I followed Poutini's Twitter feed and monitored their website. I avoided eating other poutines in an effort to keep my palate fresh and my arteries open. Like a virgin bride anticipating her wedding night, I spent weeks imaging what it was going to be like, how it would taste, and how I would feel after. For you see, like most poutine lovers, my affection borders on the fanatical, a culinary obsession so deep I easily ascribe magical powers to this simple, three ingredient dish.
Now, there's a real risk to getting too excited about big events. As the ever quotable Oscar Wilde once said, "Niagara Falls is the bride's second great disappointment". By the time Poutini's announced their soft opening last Friday, I'd gotten myself so worked up that I worried they'd play awkward groom to my blushing bride, failing to meet my heightened expectations.
But, mon dieu! this is no ordinary poutine.

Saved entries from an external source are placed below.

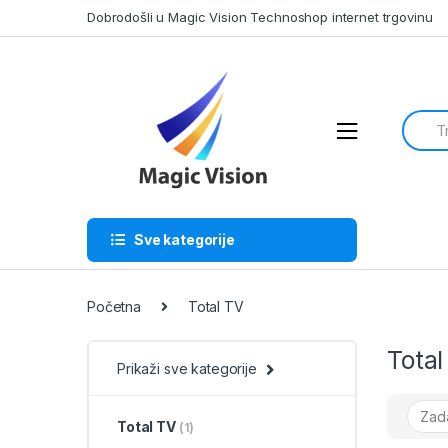
Skip
Skip
Dobrodošli u Magic Vision Technoshop internet trgovinu
to
to
navigation
content
Searc
for:
Sve kategorije
Početna
Total TV
Total
Prikaži sve kategorije
Total TV
(1)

With gravy gently coaxed from roasted bones, thickened with buttery roux and evenly distributed throughout a generous pail of fresh, French-fried PEI potatoes, Poutini's main dish is a knockout. While franchise poutines toss curds and gravy atop fries like frantic afterthoughts, Poutini's presentation is delicate, gently ensuring each squeaky curd and spoonful of gravy span the depth of the bucket, and rendering every morsel a fresh delight. Maple Dale Cheese Farm curds provide auditory evidence that this is a serious poutine, squeakily serenading taste buds and French (Canadian)-kissing teeth before joining their brethren in a holy trinity of deliciousness.
I strongly believe that poutine is the quintessential Canadian food, a flavourful link that, deftly served, can unite the solitudes of French and English Canada. And though I admit this may be a stretch for some, Poutini's poutine is at very least a neighbourhood-builder. My friend and I sat on the bench outside--sadly Poutini's has standing-tables only--and quite literally EVERY person who passed mentioned the poutine. Several drivers and motorcyclists stopped to ask about it, too. We met a lot of new people that night, and even though each conversation stole precious moments from me and my poutine, I appreciated the sense of communion and shared interest in a common dish.
Once I'd scraped my bowl clean, I spent a few minutes with friendly manager Katie "Squeaky" Laliberte, who explained that community building through gravy, cheese and potatoes is an intentional goal. A family-operated business, Katie, her husband and his brother all live in the neighbourhood and agreed they would feature local artists in this gallery-turned-poutinerie. They welcome artists to stop by and talk about displaying their work. They're also eco-conscious, scoring bonus points with me for ladling their generous portions into biodegradable containers, and serving them with compostable cutlery.
A simple menu of classic poutine, vegetarian poutine, and baked potato poutine keeps it easy for the Lalibertes to make their dishes super fresh, with curds delivered every second day and all gravy made from scratch. "Squeaky" also informed me that Poutini's delectable gravy is still in development, as the Lalibertes search for a new roux to make the thick sauce a little more transparent, and allow the roasty meat flavours greater play. I'm not sure how they could make this heavenly dish any better, but I applaud their efforts, and look forward to a lifetime of gloriously saucy nights together.